32:30Et à cette occasion-là, il a été relevé, mais vous l'avez dit d'ailleurs tous dans vos écritures, qu'il y avait beaucoup d'éléments entre l'article 2 et l'article 3,
32:38les 25 articles qui expriment la capacité des associations à agir, pas seulement dans le code de procédure pénale,
32:48puisque vous avez aussi dans d'autres codes des dispositions qui habilitent ou pas.
32:53Donc il y a une mosaïque qui a été reconnue par un certain nombre de parlementaires, qui est assez peu lisible par moment.
32:59Donc je voulais savoir auprès de vous s'il y avait, dans les tuyaux, un texte éventuellement qui serait de refondre un peu tout ça.
33:08M. Canguilhem.
33:10Alors je profiterai aussi de l'occasion pour faire une note en délibéré pour voir si effectivement, à ce stade, dans l'élaboration du nouveau code de procédure pénale, la question est dans les tuyaux, comme vous dites.
33:22Merci.

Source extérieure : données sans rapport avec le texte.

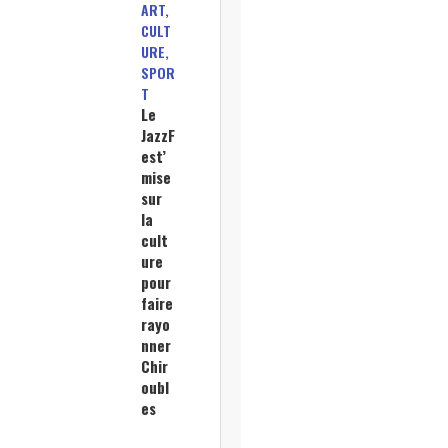
ART,
CULT
URE,
SPOR
T
Le
JazzF
est’
mise
sur
la
cult
ure
pour
faire
rayo
nner
Chir
oubl
es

Autre question ? Non, vous êtes éclairé ?
33:26Bien, donc vous avez compris où nous en sommes. Il y a donc ce qui s'est passé cet après-midi.
33:33Nous allons revenir à Paris délibérés pour prendre nos décisions sur ces deux QPC.
33:41Et je reviendrai vendredi, non pas vendredi dans deux jours, mais vendredi en huit, devant la faculté de droit pour dire quelles sont nos décisions et les expliquer.
33:57Et si vous n'êtes pas présent à la faculté de droit, vous pourrez en prendre connaissance en vous connectant sur notre site internet.
34:07L'audience est levée. Bon après-midi à toutes et à tous.